— А что он мог ответить? Вы же знаете, как он всегда возражал. Вроде соглашается, а сам свою линию гнёт. «Вы правы, мол, Алексей Витальевич, вы правы. Я знал много замечательных людей из атеистов, с которыми довелось в лагере горе мыкать, некоторые из них потом сделались мне близкими людьми. Они говорили тогда примерно то же самое. Я очень любил их слушать. Умных людей всегда приятно послушать. Но слушая, всякий раз думал о том, что, в сущности, у нас почти до совершенства развита любая наука, только нет науки о том, как жить, а главное, как умирать. Предоставив себя во власть слепому случаю, человек не может быть не только счастлив, а хотя бы ровен и стоек против того, что иногда преподносит жизнь. И многие от этого плохо кончают».
— А ты?
— А что я? Говорю, «червяк не больше терпит, когда его давят». Так это когда ещё Гамлет сказал! А что насчет «быть или не быть», так, говорю, столп христианства покачнулся на сторону в самом начале, о чём свидетельствует Апокалипсис. «А вы читали, спрашивает, Апокалипсис?» Читал, говорю. Да ведь там понять ничего невозможно.

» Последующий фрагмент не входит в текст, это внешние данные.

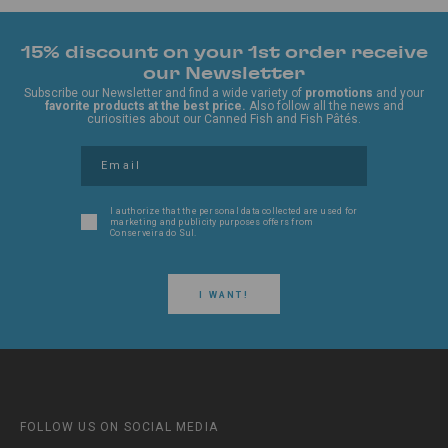
15% discount on your 1st order receive
our Newsletter
Subscribe our Newsletter and find a wide variety of
promotions
and your
favorite products at the best price.
Also follow all the news and
curiosities about our Canned Fish and Fish Pâtés.
I authorize that the personal data collected are used for
marketing and publicity purposes offers from
Conserveira do Sul.
I WANT!
FOLLOW US ON SOCIAL MEDIA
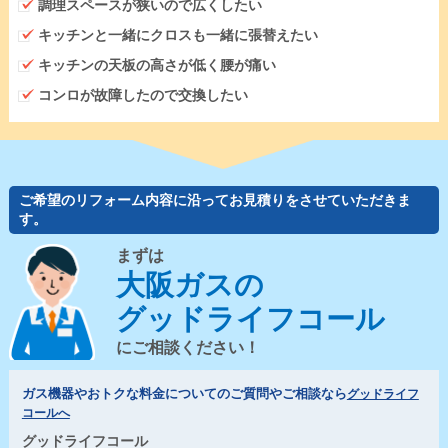
調理スペースが狭いので広くしたい
キッチンと一緒にクロスも一緒に張替えたい
キッチンの天板の高さが低く腰が痛い
コンロが故障したので交換したい
ご希望のリフォーム内容に沿ってお見積りをさせていただきま
す。
まずは
大阪ガスの
グッドライフコール
にご相談ください！
ガス機器やおトクな料金についてのご質問やご相談なら
グッドライフ
コールへ
グッドライフコール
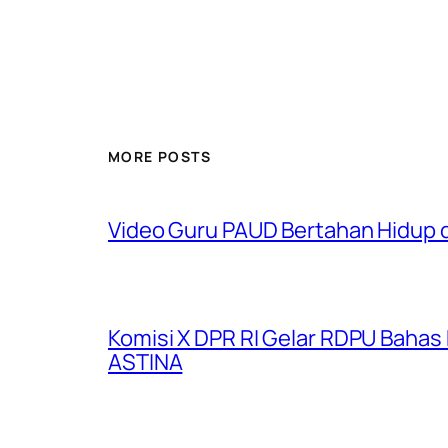
MORE POSTS
Video Guru PAUD Bertahan Hidup 
Komisi X DPR RI Gelar RDPU Bahas
ASTINA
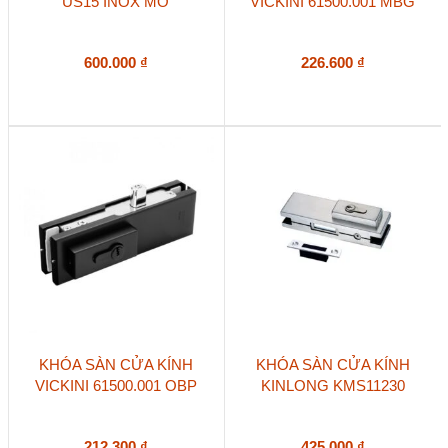
US15 INOX MỜ
VICKINI 61500.001 MBG
600.000
₫
226.600
₫
KHÓA SÀN CỬA KÍNH
KHÓA SÀN CỬA KÍNH
VICKINI 61500.001 OBP
KINLONG KMS11230
212.300
₫
425.000
₫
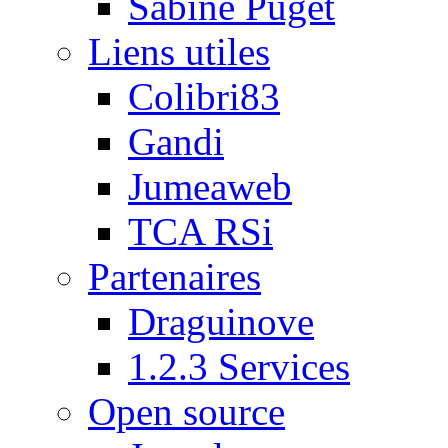
Sabine Puget
Liens utiles
Colibri83
Gandi
Jumeaweb
TCA RSi
Partenaires
Draguinove
1.2.3 Services
Open source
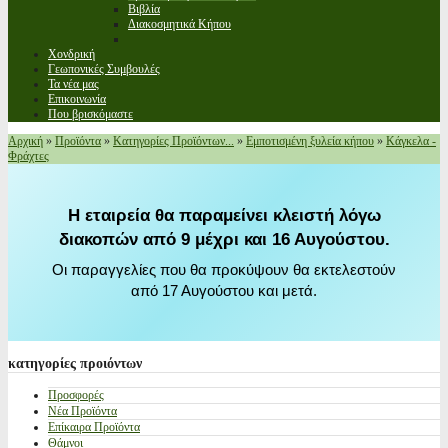
Βιβλία
Διακοσμητικά Κήπου
Χονδρική
Γεωπονικές Συμβουλές
Τα νέα μας
Επικοινωνία
Που βρισκόμαστε
Αρχική
»
Προϊόντα
»
Κατηγορίες Προϊόντων...
»
Εμποτισμένη ξυλεία κήπου
»
Κάγκελα -
Φράχτες
Η εταιρεία θα παραμείνει κλειστή λόγω
διακοπών από 9 μέχρι και 16 Αυγούστου.
Οι παραγγελίες που θα προκύψουν θα εκτελεστούν
από 17 Αυγούστου και μετά.
κατηγορίες
προιόντων
Προσφορές
Νέα Προϊόντα
Επίκαιρα Προϊόντα
Θάμνοι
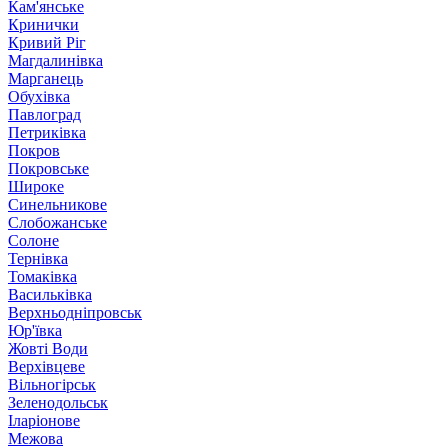
Кам'янське
Кринички
Кривий Ріг
Магдалинівка
Марганець
Обухівка
Павлоград
Петриківка
Покров
Покровське
Широке
Синельникове
Слобожанське
Солоне
Тернівка
Томаківка
Васильківка
Верхньодніпровськ
Юр'ївка
Жовті Води
Верхівцеве
Вільногірськ
Зеленодольськ
Іларіонове
Межова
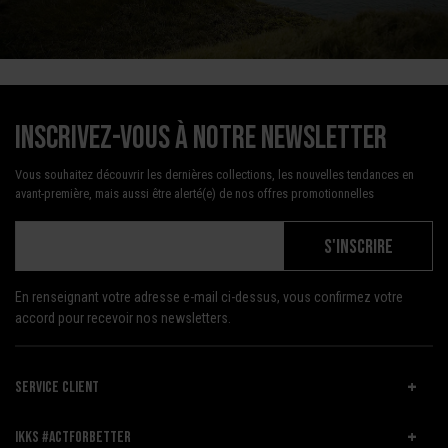
Inscrivez-vous à notre newsletter
Vous souhaitez découvrir les dernières collections, les nouvelles tendances en
avant-première, mais aussi être alerté(e) de nos offres promotionnelles
S'INSCRIRE
En renseignant votre adresse e-mail ci-dessus, vous confirmez votre
accord pour recevoir nos newsletters.
SERVICE CLIENT
IKKS #ACTFORBETTER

Какие-то печати, животные с головами львов, быков и орлов… Понял только, что времени больше не будет, но так и не понял, куда его денут.
— Ну-ну. А он?
— «Вы, говорит, Алексей Витальевич, во многом правы. Но этим мы не решим вопроса, потому что сами же во всём виноваты. Сидим на древе и рубим сук под собой». Каков гусь, а?
— Да просто хитрый! — ввернул Лапаев.
— Так-так. А ты?
— «Да разве, говорю, монашество не тем же всю историю занималось? Не вы ли, говорю, приучили к этому медленному самоубийству народ?» — «Очень, — улыбается, — похоже, Алексей Витальевич, очень похоже. И тем не менее это наука». А как умер, вы знаете.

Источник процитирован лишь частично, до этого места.